As well as job loss, CETA would undermine independent government decision-making. CETA blocks options to boost exports of more sophisticated, value-added goods, forcing the province to rely on non-renewable resource exports, which have a finite future.
At the current rate of extraction, Ontario could exhaust its gold reserves within a decade.
“The deal that’s being proposed would tie the hands of provincial and municipal governments in unprecedented ways,” said Jacobs.

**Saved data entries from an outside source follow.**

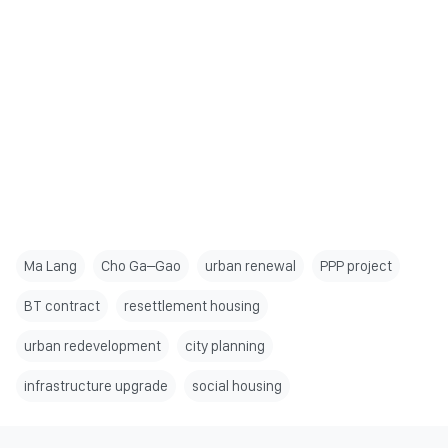
Ma Lang
Cho Ga–Gao
urban renewal
PPP project
BT contract
resettlement housing
urban redevelopment
city planning
infrastructure upgrade
social housing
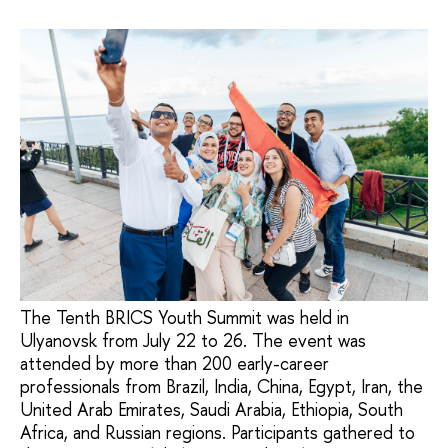
The Tenth BRICS Youth Summit was held in
Ulyanovsk from July 22 to 26. The event was
attended by more than 200 early-career
professionals from Brazil, India, China, Egypt, Iran, the
United Arab Emirates, Saudi Arabia, Ethiopia, South
Africa, and Russian regions. Participants gathered to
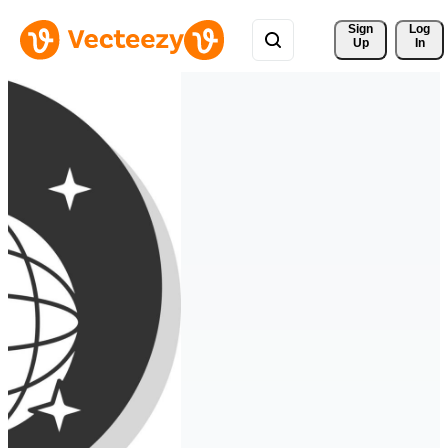
Sign 
Log
Up
In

Larry Brown, National Secretary-Treasurer of the 340,000 member National Union of Public and General Employees (NUPGE), welcomes the report.
“This report validates a point we have been making consistently on the CETA negotiations – this proposed deal will have serious repercussions for the Canadian economy and for the right of Canadians to make democratic decisions about their own future,” said Brown.
“We've long argued that provinces should be calling a halt to the negotiations until there has been a public debate about the wisdom of the deal. This report pulls back the veil of secrecy that has surrounded these talks and allows the public to see what's at stake.”
Among the report’s key findings:
■ CETA is weighted in EU investors’ favour and would worsen the trade imbalance that already exists;
■ CETA would prevent provincial and municipal governments from pursuing local economic development initiatives;
■ CETA would threaten public services by entrenching investor rights and preventing governments from bringing failed privatization and P3 schemes back under public control;
■ CETA would increase the cost of pharmaceutical drugs to the provincial drug plan by an estimated $551 million a year; and
■ CETA would expose governments to increased risk of litigation from corporations, casting a chill on government initiatives to put environmental sustainability and the public interest ahead of investor profits.